Why study female sexuality in a moment when so many people feel that they are “non-binary”? The short answer is because of the long history of diminishing, dismissing, misrepresenting, and even weaponizing women’s sexuality.
In 1918, Nina McCall, then a teenage girl, was confronted on the sidewalk by her town’s sheriff and ordered to immediately submit to a medical examination. Nina had never undergone a gynecological exam before, (and as such, this experience left her traumatized and bleeding), nor had she had any sexual contact with a man. So when the medical officer told her she had gonorrhea, she understandably protested. The doctor “turned on her and thundered, with all the authority of his position and his gender, ‘Young lady, do you mean to call me a liar?’” Nina was ultimately remanded to a detention hospital.
During World War II, the government commissioned artists to make propaganda posters comparing “loose” women to loaded guns:
These are two examples of the “American Plan,” a “social hygiene” campaign ostensibly devised to protect the nation from sexually transmitted infections.

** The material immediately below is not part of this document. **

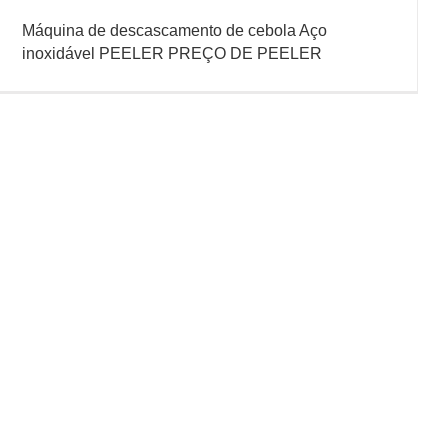
Máquina de descascamento de cebola Aço
inoxidável PEELER PREÇO DE PEELER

As a result of the Plan, tens or perhaps hundreds of thousands of allegedly "promiscuous" American women were quarantined, detained, and forced to undergo gynecological exams—that is, sexually assaulted. (If you’re interested in learning more about the American Plan, check out THE TRIALS OF NINA McCALL Sex, Surveillance, and the Decades- Long Government Plan to Imprison “Promiscuous” Women by Scott W. Stern, or his article in Time.) Epidemiologists participated in creating this “public education campaign.” It’s commonly known that women are more susceptible to infection than men—Dr. Debby Herbenick says, “In terms of anatomy, vaginas leave women more exposed and vulnerable to sexually transmitted infections than male anatomy, since the penis is covered with skin which serves as a good barrier for several STIs.” So why would epidemiologists figure “loose” women as vectors of transmission and infection? They were creating a pretext to show men and women alike that female sexuality, untethered from male control, is dangerous and morally corrosive. It is literally a "national disease."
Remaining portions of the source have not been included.